EXERCISE MATERIAL:
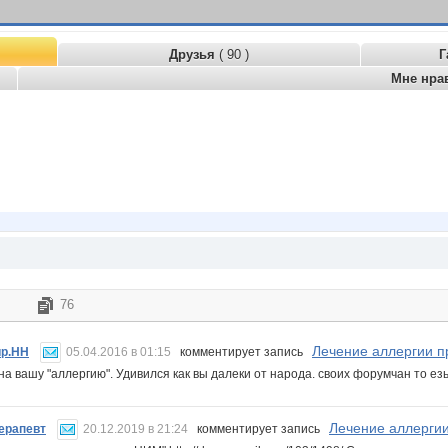
Друзья
( 90 )
Г
Мне нра
76
Лечение аллергии 
р.НН
05.04.2016 в 01:15
комментирует запись
на вашу "аллергию". Удивился как вы далеки от народа. своих форумчан то ез
Лечение аллерги
ерапевт
20.12.2019 в 21:24
комментирует запись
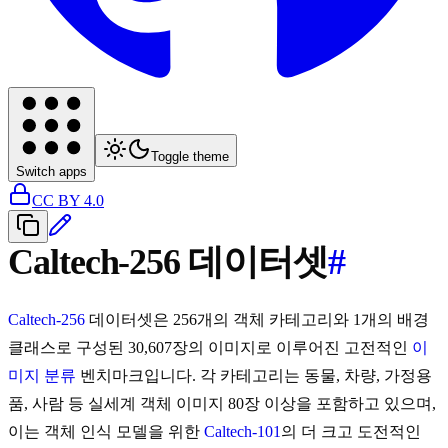
Toggle theme
Switch apps
CC BY 4.0
Caltech-256 데이터셋
#
Caltech-256
데이터셋은 256개의 객체 카테고리와 1개의 배경
클래스로 구성된 30,607장의 이미지로 이루어진 고전적인
이
미지 분류
벤치마크입니다. 각 카테고리는 동물, 차량, 가정용
품, 사람 등 실세계 객체 이미지 80장 이상을 포함하고 있으며,
이는 객체 인식 모델을 위한
Caltech-101
의 더 크고 도전적인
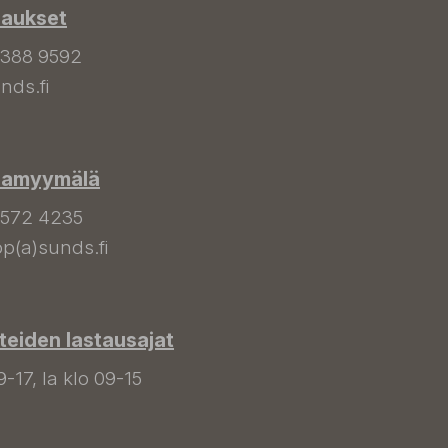
laukset
 388 9592
nds.fi
hamyymälä
 572 4235
p(a)sunds.fi
tteiden lastausajat
9-17, la klo 09-15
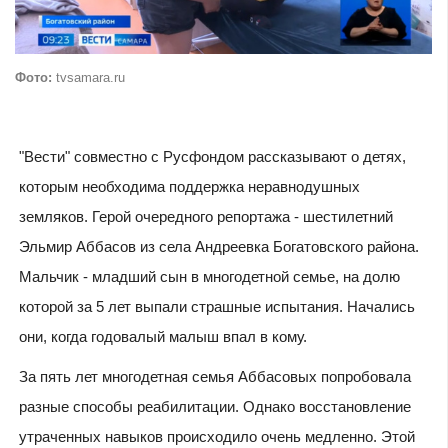
Фото:
tvsamara.ru
"Вести" совместно с Русфондом рассказывают о детях,
которым необходима поддержка неравнодушных
земляков. Герой очередного репортажа - шестилетний
Эльмир Аббасов из села Андреевка Богатовского района.
Мальчик - младший сын в многодетной семье, на долю
которой за 5 лет выпали страшные испытания. Начались
они, когда годовалый малыш впал в кому.
За пять лет многодетная семья Аббасовых попробовала
разные способы реабилитации. Однако восстановление
утраченных навыков происходило очень медленно. Этой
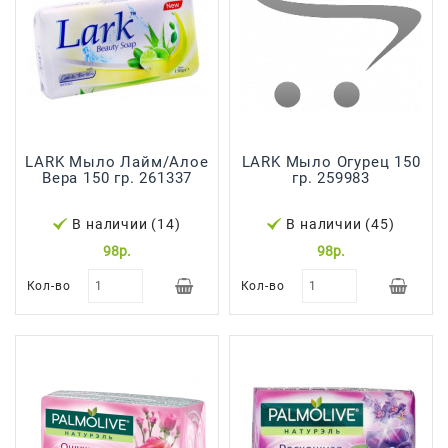
Япония,
Корея
LARK Мыло Лайм/Алое
LARK Мыло Огурец 150
Вера 150 гр. 261337
гр. 259983
В наличии (14)
В наличии (45)
98р.
98р.
Кол-во
Кол-во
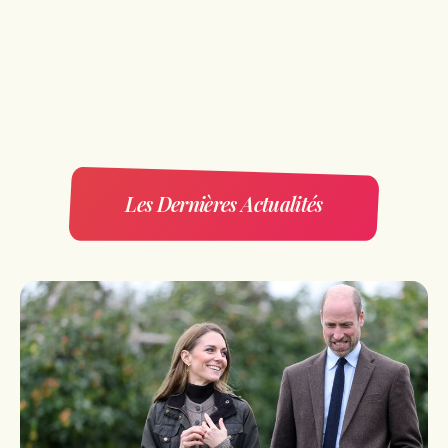
Les Dernières Actualités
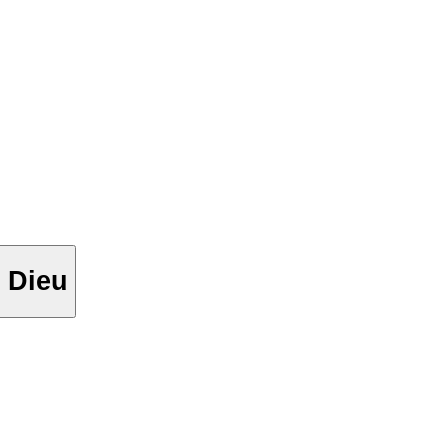
e Dieu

REQUIRED ACTION:
Look above for the line containing "20.12.2019 в 21:24" and the line containing "земляков. Герой очередного", then reproduce both and everything between them exactly, pictures omitted.

YOUR RESPONSE:
20.12.2019 в 21:24
комментирует запись
Toggle theme
Switch apps
CC BY 4.0
Caltech-256 데이터셋
#
Caltech-256
데이터셋은 256개의 객체 카테고리와 1개의 배경
클래스로 구성된 30,607장의 이미지로 이루어진 고전적인
이
미지 분류
벤치마크입니다. 각 카테고리는 동물, 차량, 가정용
품, 사람 등 실세계 객체 이미지 80장 이상을 포함하고 있으며,
이는 객체 인식 모델을 위한
Caltech-101
의 더 크고 도전적인
laukset
 388 9592
nds.fi
hamyymälä
 572 4235
p(a)sunds.fi
tteiden lastausajat
9-17, la klo 09-15
Фото:
tvsamara.ru
"Вести" совместно с Русфондом рассказывают о детях,
которым необходима поддержка неравнодушных
земляков. Герой очередного репортажа - шестилетний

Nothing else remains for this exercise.